The polar vortex is actually a persistent weather pattern that forms around the north or south pole and acts to keep cold air concentrated near the pole during winter. What happened earlier this month was not that a polar vortex occurred or that the polar vortex was stronger than normal, but rather that the polar vortex was weaker than normal and it leaked.
During the January cold snap, the eastern and central parts of the United States were, of course, unusually cold. But, at the same time, northern Canada was warmer than usual, because the cold air that normally sits there had moved south. So January was not actually colder than normal, it’s just that the cold air was in an unusual place.
Actually, for areas not affected directly by the leaky vortex, temperatures that week were mostly normal or even unusually warm. Much of the American and Canadian West were warmer than normal for this time of year. Europe was very warm. Australia is having one of its warmest summers on record, with temperatures so hot in some places that week that wild animals, some of them endangered species, died in huge numbers.

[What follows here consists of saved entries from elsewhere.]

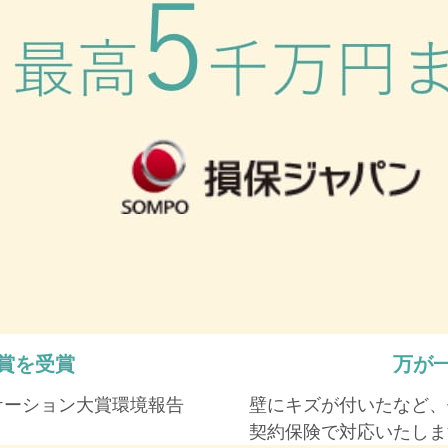
賞を受賞
万が
ケーション大賞環境報告
壁にキズが付いたなど、
契約保険で対応いたしま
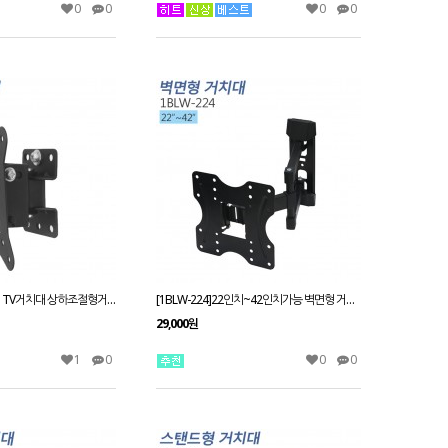
0
0
0
0
[3EZ-AN-10] 모니터 TV거치대 상하조절형거치대/13~30인치
[1BLW-224]22인치~42인치가능 벽면형 거치대 /2단관절형/ 엘리베이터/공장생산라인/다양한 곳에 설치가능
29,000원
1
0
0
0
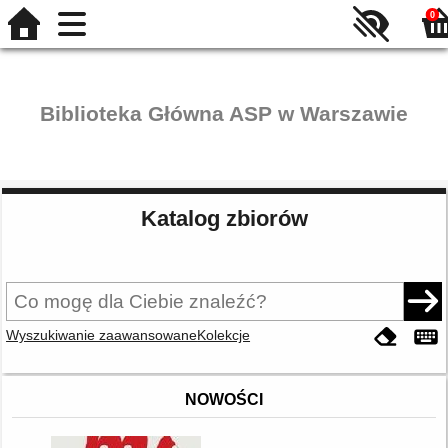
0
Biblioteka Główna ASP w Warszawie
Katalog zbiorów
Wyszukiwanie zaawansowane
Kolekcje
NOWOŚCI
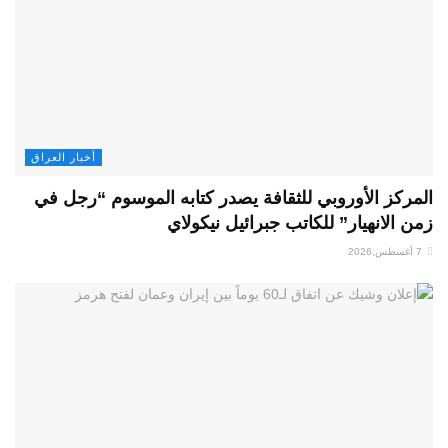
أخبار العراق
المركز الأوروبي للثقافة يصدر كتابه الموسوم “رجل في
زمن الانهيار” للكاتب جبرائيل نيكولاي
7 أغسطس,2026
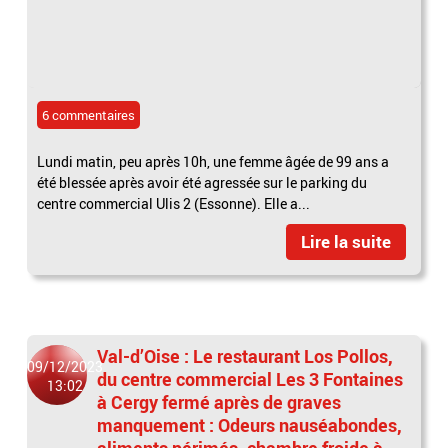
6 commentaires
Lundi matin, peu après 10h, une femme âgée de 99 ans a
été blessée après avoir été agressée sur le parking du
centre commercial Ulis 2 (Essonne). Elle a...
Lire la suite
Val-d’Oise : Le restaurant Los Pollos,
09/12/2023
du centre commercial Les 3 Fontaines
13:02
à Cergy fermé après de graves
manquement : Odeurs nauséabondes,
aliments périmés, chambre froide à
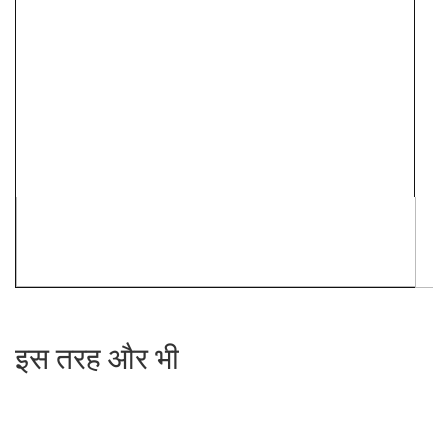
इस तरह और भी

Of course, mild weather in the west does not make an exciting news story. State disasters declared in New York and Illinois, schools closed as far south as Florida, and dozens of people injured or dying from the cold all make for a lot of media attention. Americans can be forgiven, at least initially, for thinking that the Polar Vortex froze the whole world.

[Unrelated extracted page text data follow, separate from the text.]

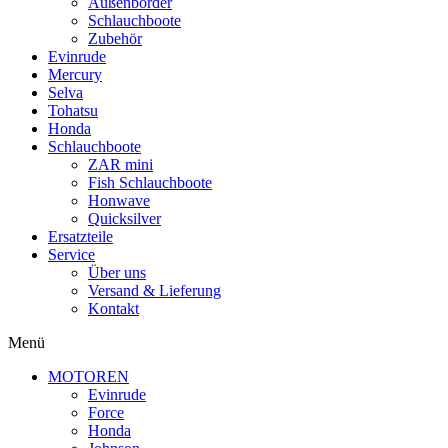
Außenborder
Schlauchboote
Zubehör
Evinrude
Mercury
Selva
Tohatsu
Honda
Schlauchboote
ZAR mini
Fish Schlauchboote
Honwave
Quicksilver
Ersatzteile
Service
Über uns
Versand & Lieferung
Kontakt
Menü
MOTOREN
Evinrude
Force
Honda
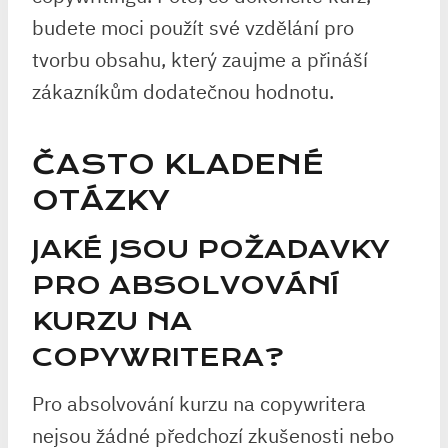
budete moci použít své vzdělání pro
tvorbu obsahu, který zaujme a přináší
zákazníkům dodatečnou hodnotu.
ČASTO KLADENÉ
OTÁZKY
JAKÉ JSOU POŽADAVKY
PRO ABSOLVOVÁNÍ
KURZU NA
COPYWRITERA?
Pro absolvování kurzu na copywritera
nejsou žádné předchozí zkušenosti nebo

But after that initial reaction (“I can’t feel my feet, therefor there is no warmth anywhere”), we really should get some perspective.
Not only were some parts of the planet very warm this January, but in terms of global temperatures, this past December was the third hottest December since 1880, when record-keeping began. That whole year, 2013, tied with 2003 as the fourth warmest year on record. Further, even many of the areas affected by the cold snap were only brutally cold in comparison to the much warmer temperatures of recent decades. Within living memory that kind of cold would have been considered chilly, but not dramatically so.
It is true that genuine cooler periods happen occasionally, when the world actually is slightly cooler for a while. But Peyton Manning sometimes throws interceptions and few people doubt he’ll get in the Hall of Fame one day. Part of scientific literacy means understanding that there is a difference between regional cold weather and global climatic trends, and a difference between variation along a trend line and the trend itself.
And, counter-intuitive as it may seem, it is quite possible that the frigid blast the Eastern U.S. received is actually one more symptom of global warming.
The polar vortex that normally keeps the coldest air confined to the poles is ringed by the jet stream, a current in the upper atmosphere that is in turn created by the contrast in temperature between polar and tropical air. That is, the difference in temperature exacerbates itself by creating a wind pattern that keeps the two air masses largely separate. Since the poles are warming faster than the rest of the planet is, climate change could involve a weakening of the jet stream. That would allow the polar vortex to leak more often, producing a warmer world overall, but more frequent cold snaps in unexpected places.
Global warming means a warmer globe, and that is what we are getting. But that doesn’t mean an end to winter everywhere, nor does it mean an even, easy to predict warmth. In practical, locally observable terms, “global weirding” may be a much more accurate name. For parts of the eastern U.S. to be colder than Alaska is definitely weird.